2 AM and I’m still awake writing this song
If i get it all down on paper it’s no longer inside of me threaten’ the life it belongs to.
And I feel like I’m naked in front of the crowd
Cause these words are my diary screamin’ out aloud
And I know that you’ll use them however you want to.
– “Breathe (2 AM)†by Anna Nalick
I came back yesterday from a few days in New York City, my first time there. It was the most amazing place I have ever been to – I would move there in a heartbeat. The things I experienced and the conversations I had convinced me of something I’ve known for a while: My life is SO much bigger than what I am currently living.
I whine and complain about the smallest things, and it’s all out of fear. Just about every decision I’ve made has been out of fear … fear of success or fear of failure, but fear nonetheless. And what do I have to be afraid of? Living an actual life?

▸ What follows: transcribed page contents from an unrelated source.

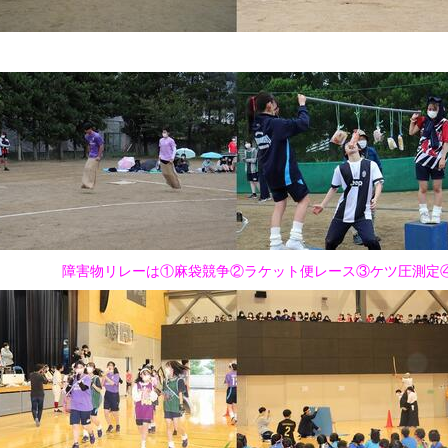
障害物リレーは①麻袋競争②ラケット便レース③ケツ圧測定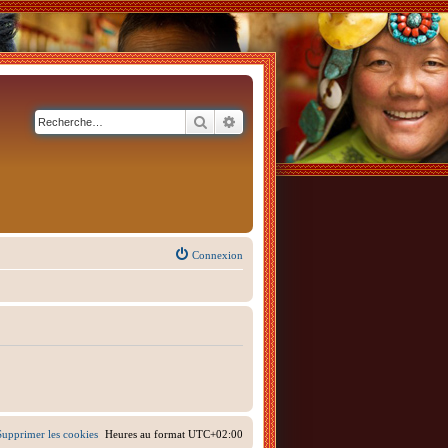
Rechercher
Recherche avancée
Connexion
Supprimer les cookies
Heures au format
UTC+02:00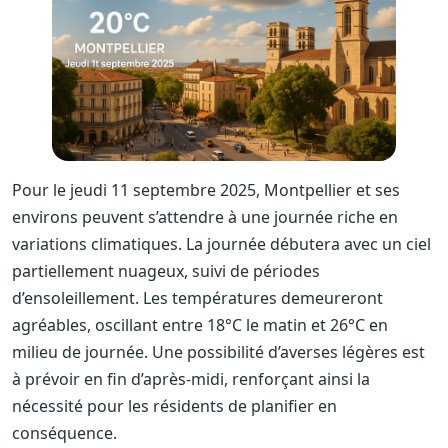
Pour le jeudi 11 septembre 2025, Montpellier et ses
environs peuvent s’attendre à une journée riche en
variations climatiques. La journée débutera avec un ciel
partiellement nuageux, suivi de périodes
d’ensoleillement. Les températures demeureront
agréables, oscillant entre 18°C le matin et 26°C en
milieu de journée. Une possibilité d’averses légères est
à prévoir en fin d’après-midi, renforçant ainsi la
nécessité pour les résidents de planifier en
conséquence.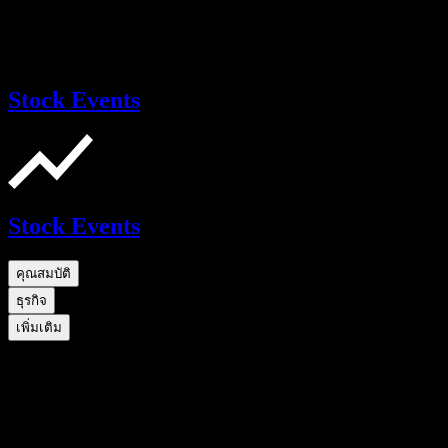
Stock Events
Stock Events
คุณสมบัติ
ธุรกิจ
เพิ่มเติม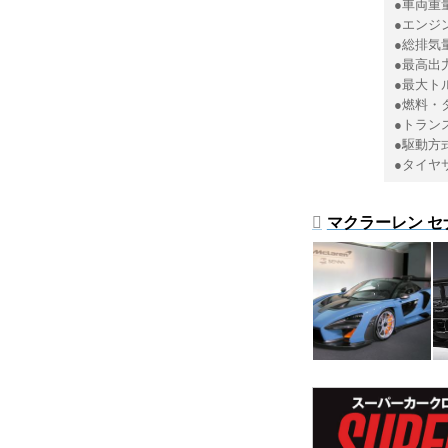
●車両重量
●エンジ
●総排気量
●最高出力：
●最大トルク
●燃料・
●トラン
●駆動方
●タイヤサ
マクラーレン セ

What I want more than anything is to be a writer yet I’m afraid to write. What if I’m not any good? What if no one wants to hear what I have to say? What if I’m boring? So what?!
On another note, the ex called me yesterday … he was in the midst of an awful situation at work and as he was telling me the insane story, I realized that he must have no one else he could talk to … and he said as much. I was proud of him, though, because he showed a level of assertiveness he didn’t use to have. Above all, I was thankful that I have good friends I can call upon for emotional support. One of my friends recently entrusted me with a very personal story and although I was deeply saddened by what was said, I was floored that they would trust me … I need to stop seeing myself as a flighty, dorky 12-year-old and recognize that other people can care for me as much as I care for them.
Why can I see so much promise and worth in others but not in myself? And why can those others see promise and worth in me but not in themselves?